Régimen especial para pequeños contribuyentes
Justificación:
Se propone reemplazar los actuales regímenes de exención
(ingresos brutos mensuales menores de B/1,500.00) y especial (contribuyentes
Clase 2, con ingresos mensuales entre B/1,500.00 y B/5,000.00),
por un régimen de pequeños contribuyentes, cuyo
objetivo principal es mantener el incentivo para que estos contribuyentes
soliciten las facturas a sus proveedores y no se rompa totalmente
la cadena de créditos y débitos.
Este
nuevo tratamiento permite excluir a los muy pequeños o
"microempresas", y dar un tratamiento más simple
a las pequeñas empresas, de las que no debe esperarse mayor
recaudación, sino una mayor información para el
control de sus proveedores.
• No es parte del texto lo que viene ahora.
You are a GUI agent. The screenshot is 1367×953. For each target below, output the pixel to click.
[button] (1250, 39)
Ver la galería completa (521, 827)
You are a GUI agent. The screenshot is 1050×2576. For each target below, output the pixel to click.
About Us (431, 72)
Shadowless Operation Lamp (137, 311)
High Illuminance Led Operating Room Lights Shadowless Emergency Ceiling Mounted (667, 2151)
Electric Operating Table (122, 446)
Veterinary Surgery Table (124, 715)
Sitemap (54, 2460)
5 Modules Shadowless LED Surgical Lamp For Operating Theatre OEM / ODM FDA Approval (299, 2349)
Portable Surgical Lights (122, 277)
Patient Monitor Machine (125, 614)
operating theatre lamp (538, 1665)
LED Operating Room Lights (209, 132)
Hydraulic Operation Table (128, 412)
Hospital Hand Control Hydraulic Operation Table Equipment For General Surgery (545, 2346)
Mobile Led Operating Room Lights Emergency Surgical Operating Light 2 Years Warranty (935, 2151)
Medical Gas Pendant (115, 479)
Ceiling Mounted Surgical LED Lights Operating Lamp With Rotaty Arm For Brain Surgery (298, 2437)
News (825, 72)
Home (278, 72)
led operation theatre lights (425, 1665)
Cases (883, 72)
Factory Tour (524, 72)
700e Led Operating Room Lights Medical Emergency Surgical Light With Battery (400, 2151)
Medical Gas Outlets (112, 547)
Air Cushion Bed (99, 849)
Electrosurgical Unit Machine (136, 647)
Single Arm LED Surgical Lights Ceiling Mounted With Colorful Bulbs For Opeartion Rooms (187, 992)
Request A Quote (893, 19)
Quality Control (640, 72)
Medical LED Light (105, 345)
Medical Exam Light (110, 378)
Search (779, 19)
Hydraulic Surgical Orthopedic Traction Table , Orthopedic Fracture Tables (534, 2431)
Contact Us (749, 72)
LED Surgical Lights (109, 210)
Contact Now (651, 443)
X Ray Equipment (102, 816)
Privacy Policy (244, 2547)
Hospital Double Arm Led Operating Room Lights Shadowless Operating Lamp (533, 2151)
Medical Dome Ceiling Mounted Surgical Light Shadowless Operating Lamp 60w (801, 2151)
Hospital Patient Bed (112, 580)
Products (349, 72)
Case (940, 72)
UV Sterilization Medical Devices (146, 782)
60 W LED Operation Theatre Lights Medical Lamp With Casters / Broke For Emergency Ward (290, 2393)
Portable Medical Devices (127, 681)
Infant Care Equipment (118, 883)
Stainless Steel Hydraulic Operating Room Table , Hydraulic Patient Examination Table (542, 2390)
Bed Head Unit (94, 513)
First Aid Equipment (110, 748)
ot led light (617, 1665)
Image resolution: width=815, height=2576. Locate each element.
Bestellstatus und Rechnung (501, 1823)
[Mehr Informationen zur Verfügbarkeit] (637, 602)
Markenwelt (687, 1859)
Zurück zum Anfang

Para evitar que se produzca el "enanismo
fiscal", o sea que empresas de mayor porte se disfracen de
pequeñas y aprovechen el sistema, la DGI deberá
realizar controles periódicos para verificar que la empresa
no ha superado el monto de ventas requerido para utilizar este
régimen especial.
Solución
propuesta:
Establecer
un régimen especial para pequeños contribuyentes
(actuales Clase 2, o que venden entre B/1,500.00 y B/5,000.00
mensuales) que facilite el pago del ITBM por los mismos y permita
mejorar el control (Art. 1057 -v- del Código Fiscal). Para
ellos se propone que paguen un "débito ficto"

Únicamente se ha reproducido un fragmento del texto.